Think summer is a carefree time when kids should put away the books and cut loose? Think again. If you let your children just hang out, they may fall victim to “summer slide,” or the loss of knowledge and skills acquired during the school year.
Use it or lose it
On average, students who don’t engage in summer learning lose the equivalent of two months’ worth of grade-level math and reading skills, according to the National Center for Summer Learning at Johns Hopkins University. “What I worry about a lot is summer reading loss,” former U.S. Secretary of Education Arne Duncan told Education Daily. “You have kids who don’t have a lot of books at home and aren’t read to. You get kids to a certain point in June, and when they come back in September, they’re further behind than when they left you three months ago. It’s heartbreaking.”
Other ways kids lose ground over the break:
- Students typically score lower on standardized tests at the end of summer vacation than they do at the beginning.
- Most tend to fall behind in math and spelling because they have fewer opportunities to practice these skills while on break.
- Teachers spend an average of four to eight weeks every fall reviewing material students have forgotten over the summer.
- Kids tend to gain more weight when they are out of school — particularly those who are at high risk of obesity and spend a lot of time playing video games or watching TV.
Beyond the classroom
Keeping up on their learning doesn’t mean that children should be studying vocabulary lists and doing math worksheets. Summer is the perfect time for children to discover that education isn’t limited to the classroom.
“You don’t want your kids to think that learning is only something that happens in places called schools,” says Susan K. Perry, author of Playing Smart: The Family Guide to Enriching, Offbeat Learning Activities for Ages 4-14. “Rather, you want them to grasp that learning is fun and can go on anytime, anywhere, with handy materials, not only based on the instruction of an actual schoolteacher.”
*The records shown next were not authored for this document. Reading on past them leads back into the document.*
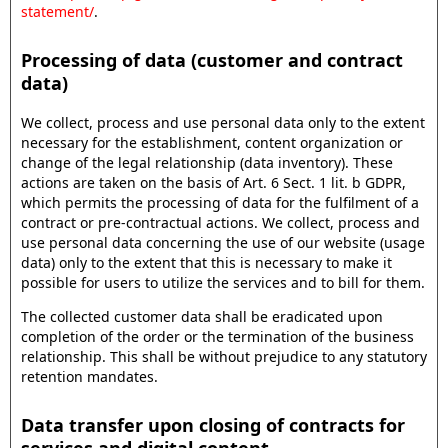
statement/
.
Processing of data (customer and contract
data)
We collect, process and use personal data only to the extent
necessary for the establishment, content organization or
change of the legal relationship (data inventory). These
actions are taken on the basis of Art. 6 Sect. 1 lit. b GDPR,
which permits the processing of data for the fulfilment of a
contract or pre-contractual actions. We collect, process and
use personal data concerning the use of our website (usage
data) only to the extent that this is necessary to make it
possible for users to utilize the services and to bill for them.
The collected customer data shall be eradicated upon
completion of the order or the termination of the business
relationship. This shall be without prejudice to any statutory
retention mandates.
Data transfer upon closing of contracts for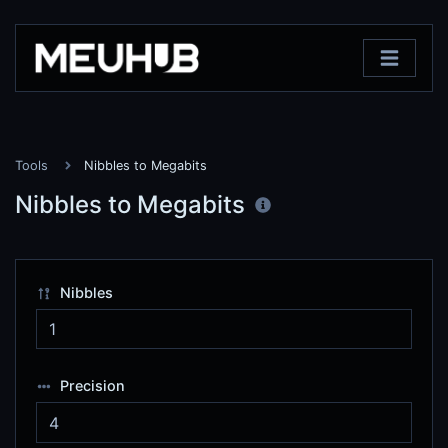
Tools
Nibbles to Megabits
Nibbles to Megabits
Nibbles
Precision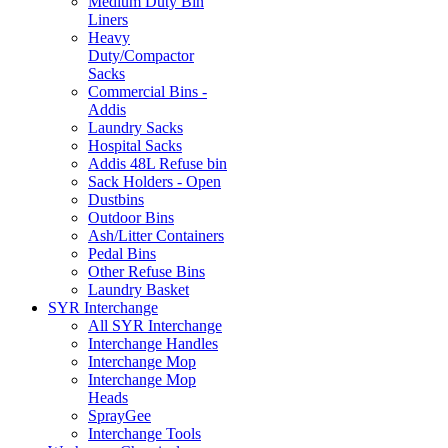
Medium Duty Bin
Liners
Heavy
Duty/Compactor
Sacks
Commercial Bins -
Addis
Laundry Sacks
Hospital Sacks
Addis 48L Refuse bin
Sack Holders - Open
Dustbins
Outdoor Bins
Ash/Litter Containers
Pedal Bins
Other Refuse Bins
Laundry Basket
SYR Interchange
All SYR Interchange
Interchange Handles
Interchange Mop
Interchange Mop
Heads
SprayGee
Interchange Tools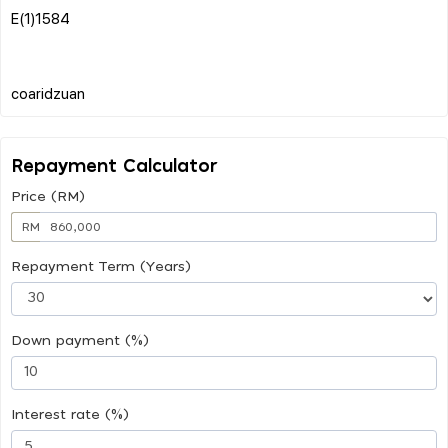
E(1)1584
Repayment Calculator
Price (RM)
RM
Repayment Term (Years)
Down payment (%)
Interest rate (%)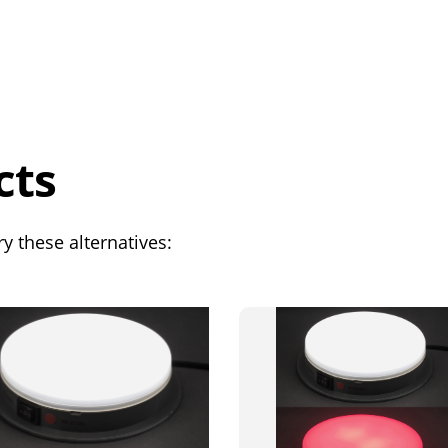
cts
y these alternatives: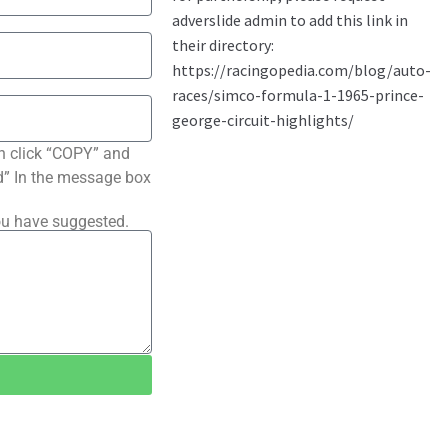
n click “COPY” and
ted” In the message box
ou have suggested.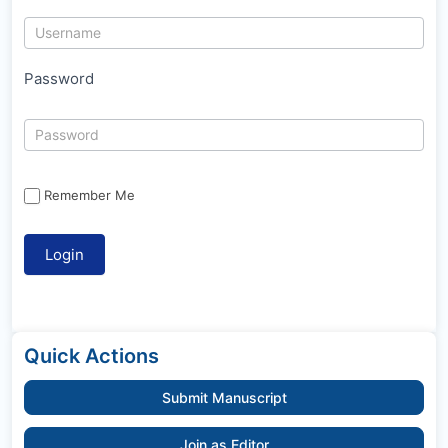
Password
Remember Me
Quick Actions
Submit Manuscript
Join as Editor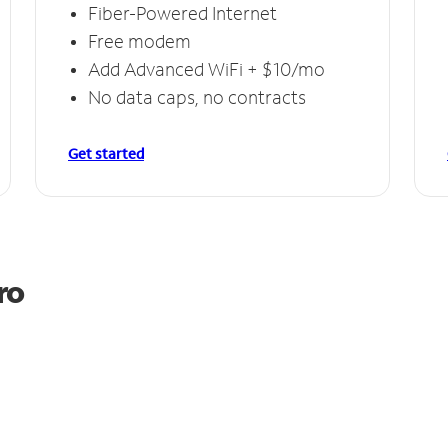
Fiber-Powered Internet
Free modem
Add Advanced WiFi + $10/mo
No data caps, no contracts
Get started
ro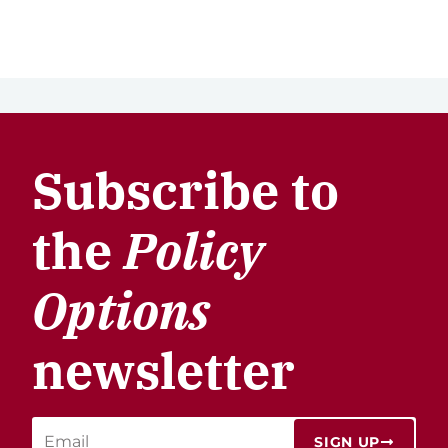
Subscribe to
the
Policy
Options
newsletter
SIGN UP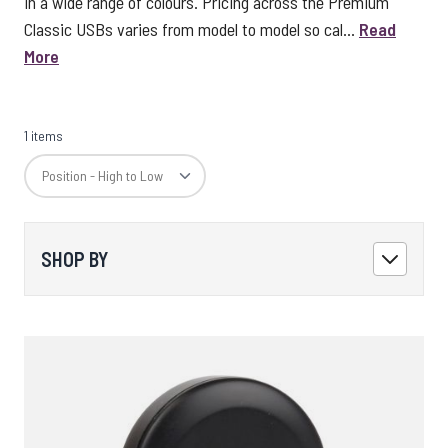
in a wide range of colours. Pricing across the Premium
Classic USBs varies from model to model so cal...
Read
More
1 items
SHOP BY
Whether you are taking a trip to a far-off place or staying in your own neighborhood, there are ample opportunities for your children to grow and learn. But be careful not to over plan. “To avoid boredom, a child has to learn to be motivated on his or her own to a certain extent, and that is an acquired skill,” says Perry. “If every time your child says, ‘I’m bored’ you step in with a quick solution, they’ll never learn to develop their own resources. But do provide some options. Just don’t try to instill learning. That’s not how it works.”
Need help stemming the summer slide? Make a list of fun activities to keep your kids engaged and busy. For example, you can:
Organize a book club for kids.
It’s a great way to foster a love of reading and get kids talking about books. Depending on their age, kids can organize their own or have their parents join in. For tips on how to do it, read How (and why) to start a parent-child book club.
Plant a garden.
It’s all the rage since former First Lady Michelle Obama started a vegetable garden on the White House lawn. Kids who tend a garden will learn about dirt, seeds and seedlings, where food comes from, and more. Plus gardening is good exercise. You can plant a windowsill garden in your house or start one in your backyard or get together with other families to start a garden at school or on a community plot.
Gather a group of kids together to perform a play. They can write their own script, act out a story they have read, or memorize a play. Family and friends make a great, supportive audience! Check your local library for Lively Plays for Young Actors: 12 One-Act Comedies for Stage Performance, by Christina Hamlet, or other books with plays for young people.
Visit a planetarium, science museum, or zoo.
Many science museums have special summer programs geared for kids, in addition to interactive exhibits to engage them. A summer field trip can help make science come alive.
Build or bake.
When you help kids bake a cake or build a bird feeder, they learn about measuring and reading directions, which are terrific math and science skills. They’ll also have the pleasure of creating and sharing their finished product.